As we get towards the back end of Rad Wings Of Destiny, there’s a song called “Drinkin’ And Drivin’”, which is musically light, but obviously a serious topic with life-altering/life-ending consequences. That’s a very interesting juxtaposition. It’s almost like a country music tune with heavy subject matter. “Well, I wrote that song… I’ve got a bunch of songs where I could just sing; I hear how it goes. I’ve had that song completely done in my head for a couple of years. Sure, drinking and driving is dangerous; but it’s also a metaphor. It could be heroin or cocaine. It could be any kind of toxic relationship you have with yourself and others. It’s pretty self-explanatory in the obvious, but probably a little deeper in the sub-conscious.”

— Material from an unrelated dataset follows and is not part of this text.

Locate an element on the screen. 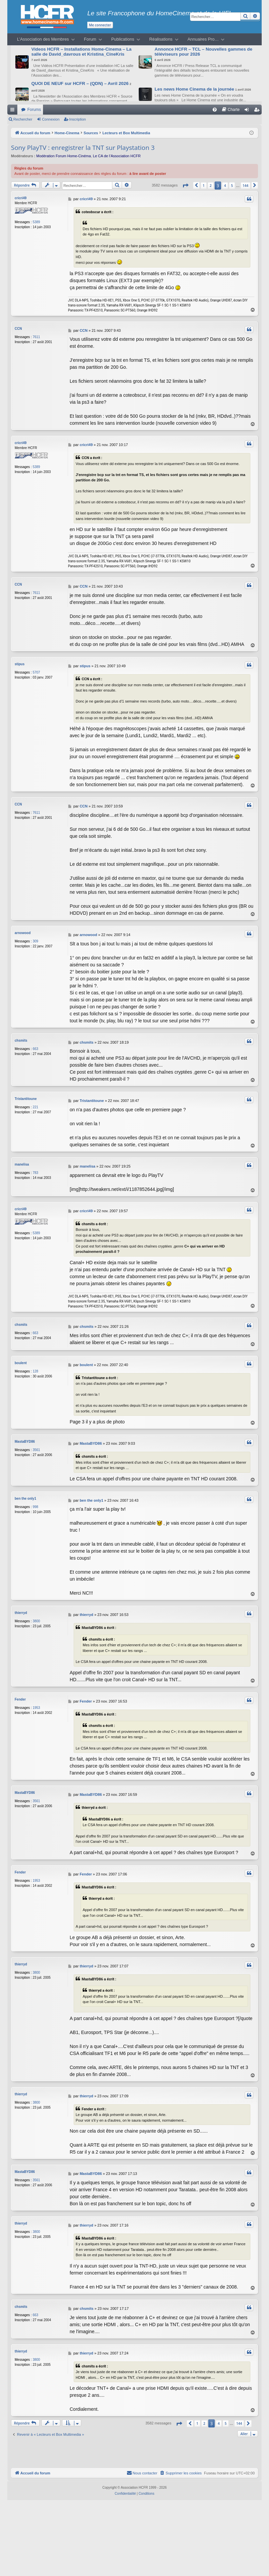  Annuaires Pro… is located at coordinates (203, 39).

“Failure” is a standout song on the album. Again, the lyrics are interesting. Initially it seems to be about failed romantic relationships, but then Whitfield keeps saying, ‘I’m a failure.’ There’s no way the frontman of Ugly Kid Joe could be considered a failure. Who is this really about? “Klaus Eichstadt wrote that song, it’s classic Ugly Kid Joe. If there’s anybody that would have been proud of that song, it would have been Lemmy. That’s f*cking full-on, bad-ass Motörhead. I wrote the bridge, and the chorus was a little different. I just decided to turn it into a massive Bon Scott vocal. But that’s Eichstadt rolling, shining f*cking bright, ripping a solo, giving it all. That song could have easily been on America’s Least Wanted. It’s Eichstadt being dark and funny.”

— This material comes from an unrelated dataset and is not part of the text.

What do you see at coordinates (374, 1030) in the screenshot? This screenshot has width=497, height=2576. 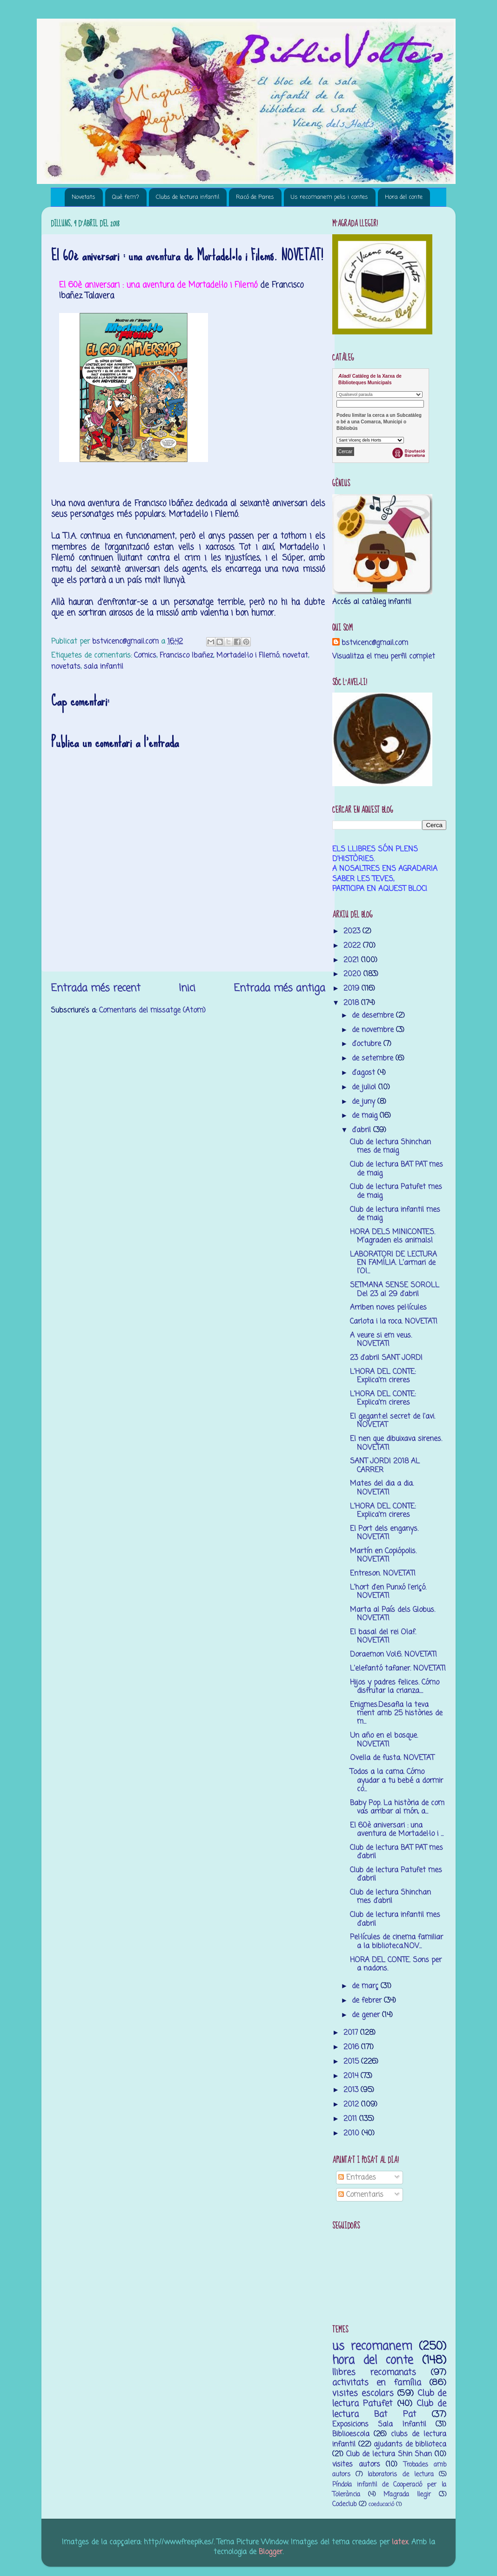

Speaking of the late, great Lemmy Kilmister, he’s one of numerous deceased icons named in “Dead Friends Play”. That song also pays tribute to Ronnie James Dio, Malcolm Young, Eddie Van Halen, Dusty Hill, John Bonham, and Ronnie Van Zant. That sounds like it would be an easy thing to do, but when you listen to the lyrics, Whitfield’s not just spouting off names of people who have passed. He’s using album titles and song titles that are immediately associated with those musicians. That must have taken some time to put together. “Well, I wrote the hook in Costa Rica. I played this game with myself in Costa Rica. I lived in the barrio with a tin roof, with this dog named Rugus; he’s a Shar-Pei. He was the greatest dog. He's still alive somewhere; he’s my buddy. I would walk to the gym every day, and I purposely wouldn’t bring my phone, to force myself to write songs and retain the songs. So, leaving the front door of my tin roof flat – to the gym, to the beach, to food, to take the bus back up – took on average four to five hours.”

“If I could retain the hooks, then I felt they were worthwhile hooks. I came up with that hook just walking into the gym. I went, ‘Oh my God!’  I was almost scared that I didn’t have my iPhone with me, because you can talk to the iPhone and retain it; you can tape sh*t. But that hook was no problem. So, I had the hook. I had the Malcolm part, I had the Sabbath part… man, we sat there. We tuned into the Gods. The way that Fortman and I work, we’re really quick together. We’re not scared to look at each other and be like, ‘No, that sh*t sucks.’ Or ‘Woah, that was crazy!’ All that is first takes out of the sky. Something was coming through us, if that makes sense. I don’t really think you write songs; I think songs are written through you – which is pretty flighty, romantic, and idealistic – but I’m all of those things. Something special was going on with that particular song. I love all of those artists! Think of the delta blues. Think about the lyrics, ‘It’s hard to break a habit in the world today, It’s good to hear the music with your dead friends playing.’ That’s a heavy f*cking statement. When it came through me in Costa Rica, I was like, ‘Oh my God!’ I was almost scared of it. It was like you wanted it, here I am. Oh f*ck! I’m really happy, grateful, pleased how it turned out. It’s so bad-ass!”